La coraggiosa decisione di Trump, che ha resistito a fortissime pressioni internazionali e interne (persino nel suo entourage), ha il merito di aprire una crepa nel muro del consenso internazionale che mostra tutta la fragilità di un accordo molto ideologico e politico e quasi per nulla scientifico. Come si ricorderà, gli Accordi di Parigi sono un misto tra obiettivi assai generici - con «l’aspirazione» a contenere l’aumento della temperatura globale entro il 2100 al di sotto dei 2°C rispetto all’era pre-industriale -: riduzione delle emissioni di CO2 su base volontaria e neutralità delle emissioni entro il 2100, trasferimento di ingenti aiuti finanziari dai paesi industrializzati ai paesi in via di sviluppo, tra cui Cina e India (clicca qui e qui).

Il ragionamento di Trump è molto semplice: sulla base di assunti scientifici ancora tutti da dimostrare (la causa antropica del riscaldamento globale), gli Stati Uniti dovrebbero riconvertire tutto il proprio sistema industriale ed energetico in tempi rapidissimi (con costi facilmente immaginabili); e nello stesso tempo sborsare fior di miliardi di dollari da versare nelle casse dei paesi in via di sviluppo, comprese Cina e India che già sono le principali fonti di emissione di CO2 e che in base agli accordi possono aumentare ulteriormente le loro emissioni. Solo un cretino sarebbe d’accordo.
E non bastano certo le previsioni di mirabolanti creazioni di posti di lavoro “verdi” a convincere di mettersi sulla strada di Parigi: i guadagni sono incerti ed eventualmente molto in là nel tempo; le perdite invece sono certe, notevoli e immediate (la lezione della California dovrebbe pur insegnare qualcosa).

Se noi consideriamo che già oggi la Cina da sola totalizza una quantità di emissioni superiore a Stati Uniti e Unione Europea messe insieme, e che continuerà ad aumentarle almeno fino al 2030, si capisce l’assurdità alla base degli Accordi di Parigi; tenendo anche conto che – sempre seguendo la teoria del Riscaldamento globale antropico – nel rapporto con l’aumento delle temperature sono le emissioni globali quelle che contano. Ci si può dunque aspettare che al di là delle dichiarazioni ufficiali – tutte di grave censura per l’atto di Trump – il fronte dei paesi convinti di dover agire in tempi rapidissimi pena la catastrofe universale cominci a sgretolarsi. Non ultimo perché, con l’uscita di scena degli Stati Uniti, viene meno la mucca più grande da mungere ed è escluso che da una parte si trovino paesi disposti a sostituirli e dall’altra paesi disposti a rinunciare ai soldi promessi.

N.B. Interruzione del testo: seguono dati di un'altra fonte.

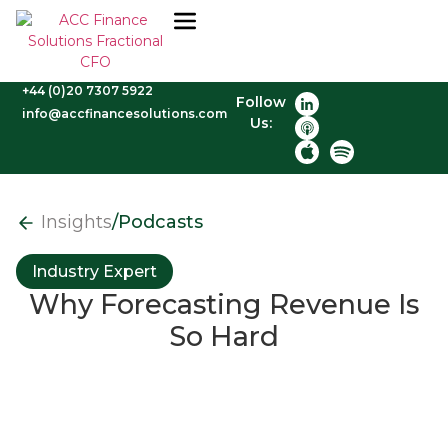
+44 (0)20 7307 5922
Follow
info@accfinancesolutions.com
Us:
Insights
/
Podcasts
Industry Expert
Why Forecasting Revenue Is
So Hard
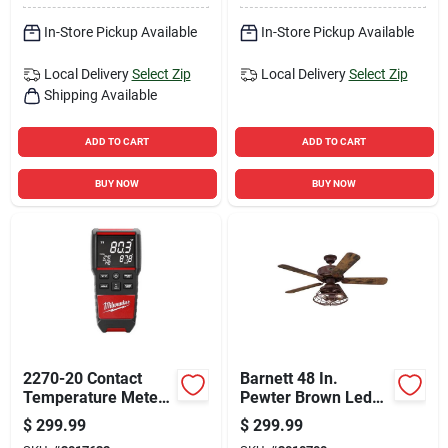
In-Store Pickup Available
In-Store Pickup Available
Local Delivery
Select Zip
Local Delivery
Select Zip
Shipping Available
ADD TO CART
ADD TO CART
BUY NOW
BUY NOW
2270-20 Contact
Barnett 48 In.
Temperature Meter
Pewter Brown Led
With Dual Input
Indoor Ceiling Fan
$
299.99
$
299.99
Thermocouple
With Reversible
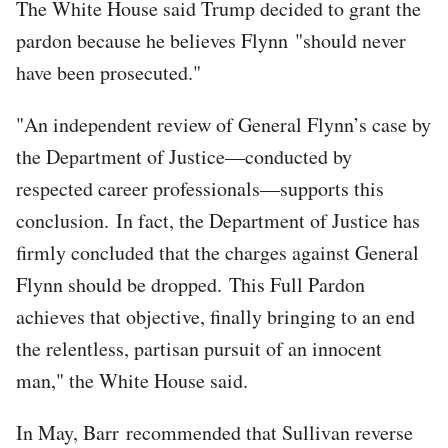
The White House said Trump decided to grant the
pardon because he believes Flynn "should never
have been prosecuted."
"An independent review of General Flynn’s case by
the Department of Justice—conducted by
respected career professionals—supports this
conclusion. In fact, the Department of Justice has
firmly concluded that the charges against General
Flynn should be dropped. This Full Pardon
achieves that objective, finally bringing to an end
the relentless, partisan pursuit of an innocent
man," the White House said.
In May, Barr recommended that Sullivan reverse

In compenso la “guerra del clima” divampa anche all’interno degli Stati Uniti e diventerà certamente il tema che condizionerà pesantemente le prossime elezioni presidenziali. Basti pensare che centinaia di governi locali e aziende hanno già sottoscritto l’impegno a tagliare le proprie emissioni di CO2 riunendosi in un movimento chiamato “We are still in” (“Noi siamo ancora dentro”, gli Accordi di Parigi ovviamente), con lo scopo di mostrare al mondo che gli americani non sono con il loro presidente. Tra i promotori c’è anche il filantropo miliardario Michael Bloomberg, ex sindaco di New York. Sempre lui  lunedì ha annunciato la formazione di “US Climate Action Center”, una delegazione di sindaci, governatori, funzionari statali e leader ambientalisti, che vorrebbe partecipare alla prossima Conferenza sul Clima che si terrà a Madrid in dicembre, prendendo il posto della delegazione ufficiale del governo Usa.

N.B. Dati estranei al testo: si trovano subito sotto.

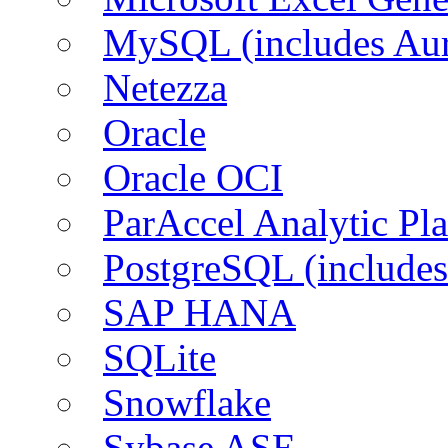
MySQL (includes Aur
Netezza
Oracle
Oracle OCI
ParAccel Analytic Pl
PostgreSQL (includes
SAP HANA
SQLite
Snowflake
Sybase ASE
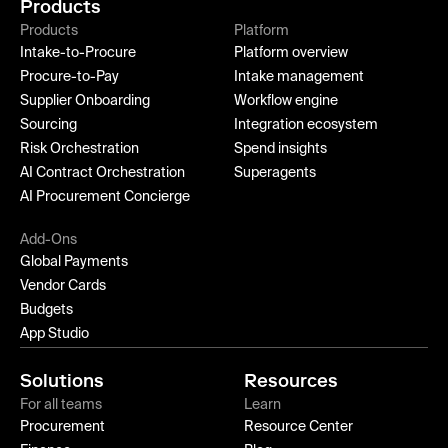
Products
Products
Platform
Intake-to-Procure
Platform overview
Procure-to-Pay
Intake management
Supplier Onboarding
Workflow engine
Sourcing
Integration ecosystem
Risk Orchestration
Spend insights
AI Contract Orchestration
Superagents
AI Procurement Concierge
Add-Ons
Global Payments
Vendor Cards
Budgets
App Studio
Solutions
Resources
For all teams
Learn
Procurement
Resource Center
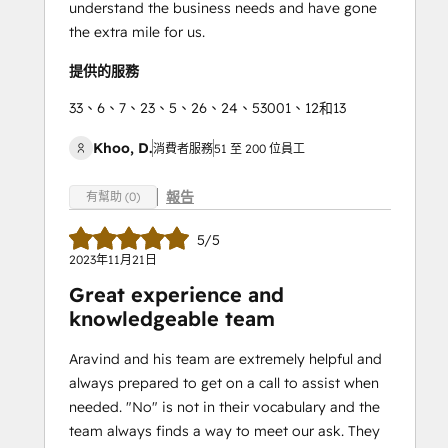
understand the business needs and have gone
the extra mile for us.
提供的服務
33、6、7、23、5、26、24、53001、12和13
Khoo, D.
消費者服務
51 至 200 位員工
報告
有幫助 (0)
5/5
2023年11月21日
Great experience and
knowledgeable team
Aravind and his team are extremely helpful and
always prepared to get on a call to assist when
needed. "No" is not in their vocabulary and the
team always finds a way to meet our ask. They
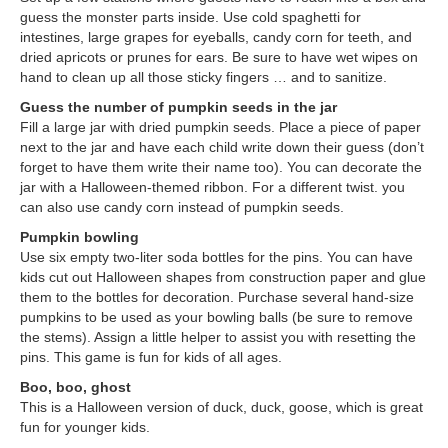
guess the monster parts inside. Use cold spaghetti for
intestines, large grapes for eyeballs, candy corn for teeth, and
dried apricots or prunes for ears. Be sure to have wet wipes on
hand to clean up all those sticky fingers … and to sanitize.
Guess the number of pumpkin seeds in the jar
Fill a large jar with dried pumpkin seeds. Place a piece of paper
next to the jar and have each child write down their guess (don’t
forget to have them write their name too). You can decorate the
jar with a Halloween-themed ribbon. For a different twist. you
can also use candy corn instead of pumpkin seeds.
Pumpkin bowling
Use six empty two-liter soda bottles for the pins. You can have
kids cut out Halloween shapes from construction paper and glue
them to the bottles for decoration. Purchase several hand-size
pumpkins to be used as your bowling balls (be sure to remove
the stems). Assign a little helper to assist you with resetting the
pins. This game is fun for kids of all ages.
Boo, boo, ghost
This is a Halloween version of duck, duck, goose, which is great
fun for younger kids.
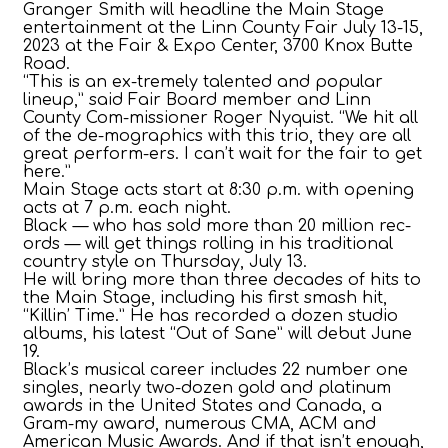
Granger Smith will headline the Main Stage
entertainment at the Linn County Fair July 13-15,
2023 at the Fair & Expo Center, 3700 Knox Butte
Road.
“This is an ex-tremely talented and popular
lineup,” said Fair Board member and Linn
County Com-missioner Roger Nyquist. “We hit all
of the de-mographics with this trio, they are all
great perform-ers. I can’t wait for the fair to get
here.”
Main Stage acts start at 8:30 p.m. with opening
acts at 7 p.m. each night.
Black — who has sold more than 20 million rec-
ords — will get things rolling in his traditional
country style on Thursday, July 13.
He will bring more than three decades of hits to
the Main Stage, including his first smash hit,
“Killin’ Time.” He has recorded a dozen studio
albums, his latest “Out of Sane” will debut June
19.
Black’s musical career includes 22 number one
singles, nearly two-dozen gold and platinum
awards in the United States and Canada, a
Gram-my award, numerous CMA, ACM and
American Music Awards. And if that isn’t enough,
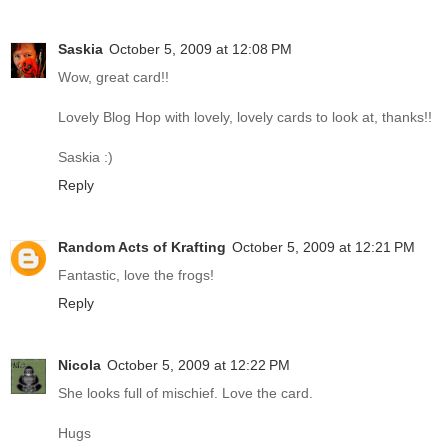
Saskia
October 5, 2009 at 12:08 PM
Wow, great card!!
Lovely Blog Hop with lovely, lovely cards to look at, thanks!!
Saskia :)
Reply
Random Acts of Krafting
October 5, 2009 at 12:21 PM
Fantastic, love the frogs!
Reply
Nicola
October 5, 2009 at 12:22 PM
She looks full of mischief. Love the card.
Hugs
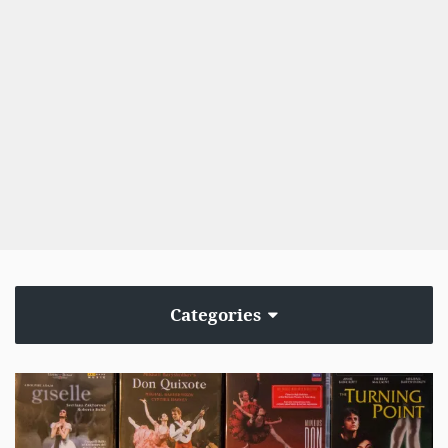
Categories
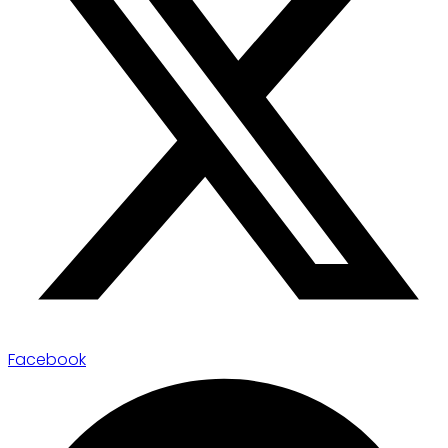
Facebook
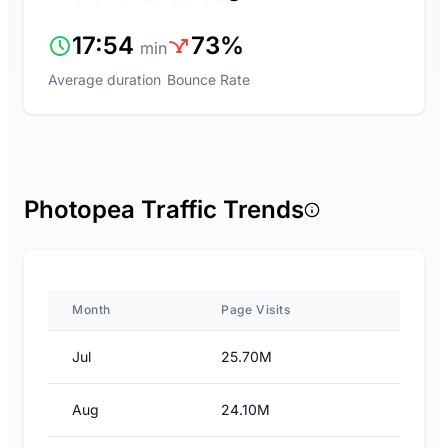
17:54
73%
min
Average duration
Bounce Rate
Photopea Traffic Trends
Month
Page Visits
Jul
25.70M
Aug
24.10M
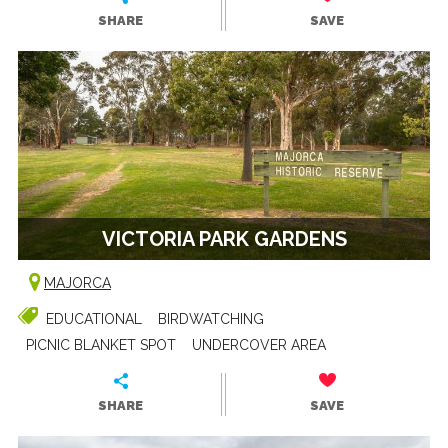
SHARE
SAVE
VICTORIA PARK GARDENS
MAJORCA
EDUCATIONAL
BIRDWATCHING
PICNIC BLANKET SPOT
UNDERCOVER AREA
SHARE
SAVE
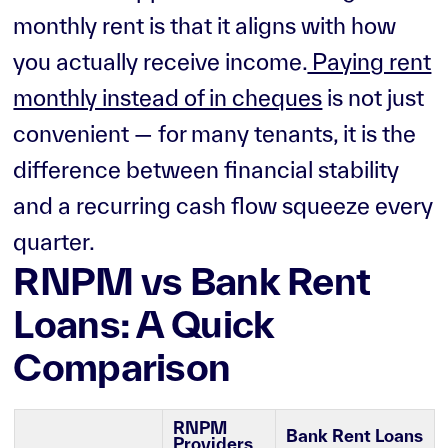
monthly rent is that it aligns with how
you actually receive income.
Paying rent
monthly instead of in cheques
is not just
convenient — for many tenants, it is the
difference between financial stability
and a recurring cash flow squeeze every
quarter.
RNPM vs Bank Rent
Loans: A Quick
Comparison
RNPM
Bank Rent Loans
Providers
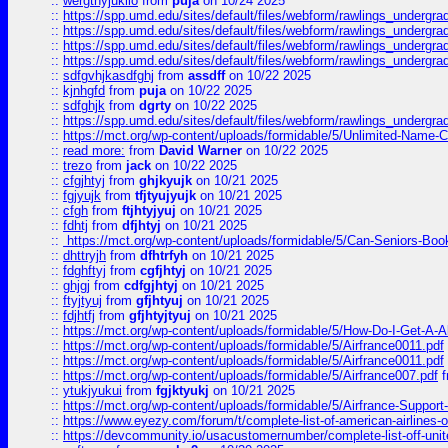
::
wergthyjukilo
from
puja
on 10/24 2025
::
https://spp.umd.edu/sites/default/files/webform/rawlings_undergra
::
https://spp.umd.edu/sites/default/files/webform/rawlings_undergra
::
https://spp.umd.edu/sites/default/files/webform/rawlings_undergra
::
https://spp.umd.edu/sites/default/files/webform/rawlings_undergra
::
sdfgvhjkasdfghj
from
assdff
on 10/22 2025
::
kjnhgfd
from
puja
on 10/22 2025
::
sdfghjk
from
dgrty
on 10/22 2025
::
https://spp.umd.edu/sites/default/files/webform/rawlings_undergra
::
https://mct.org/wp-content/uploads/formidable/5/Unlimited-Name-
::
read more:
from
David Warner
on 10/22 2025
::
trezo
from
jack
on 10/22 2025
::
cfgjhtyj
from
ghjkyujk
on 10/21 2025
::
fgjyujk
from
tfjtyujyujk
on 10/21 2025
::
cfgh
from
ftjhtyjyuj
on 10/21 2025
::
fdhtj
from
dfjhtyj
on 10/21 2025
::
https://mct.org/wp-content/uploads/formidable/5/Can-Seniors-Boo
::
dhttryjh
from
dfhtrfyh
on 10/21 2025
::
fdghftyj
from
cgfjhtyj
on 10/21 2025
::
ghjgj
from
cdfgjhtyj
on 10/21 2025
::
ftyjtyuj
from
gfjhtyuj
on 10/21 2025
::
fdjhtfj
from
gfjhtyjtyuj
on 10/21 2025
::
https://mct.org/wp-content/uploads/formidable/5/How-Do-I-Get-A-A
::
https://mct.org/wp-content/uploads/formidable/5/Airfrance0011.pdf
::
https://mct.org/wp-content/uploads/formidable/5/Airfrance0011.pdf
::
https://mct.org/wp-content/uploads/formidable/5/Airfrance007.pdf
f
::
ytukjyukui
from
fgjktyukj
on 10/21 2025
::
https://mct.org/wp-content/uploads/formidable/5/Airfrance-Support
::
https://www.eyezy.com/forum/t/complete-list-of-american-airlines-o
::
https://devcommunity.io/usacustomernumber/complete-list-off-united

Ma la lotta non è a senso unico. Nello stesso tempo, infatti, è stata presentata una denuncia contro l’ex presidente Obama, per aver aderito illegalmente agli Accordi di Parigi. La denuncia, presentata dall’organizzazione non profit Government Accountability & Oversight (Gao) per conto di Energy Policy Advocates, cita una nota legale con cui l’amministrazione Obama ha giustificato la ratifica degli Accordi di Parigi saltando il voto in Senato. Secondo Obama infatti il passaggio in Senato non era richiesto in quanto «gli obiettivi non sono legalmente vincolanti e non hanno scadenze». Ma la legge, sostiene il GAO, prevede l’obbligo del voto in Senato per qualsiasi accordo internazionale «che preveda un obiettivo e delle scadenze», non importa se «legalmente vincolanti». Con gli Accordi di Parigi Obama si era impegnato a ridurre entro il 2025 le emissioni di CO2 del 28% rispetto al 2005, il che renderebbe illegale la ratifica degli Accordi da parte dell’amministrazione Obama.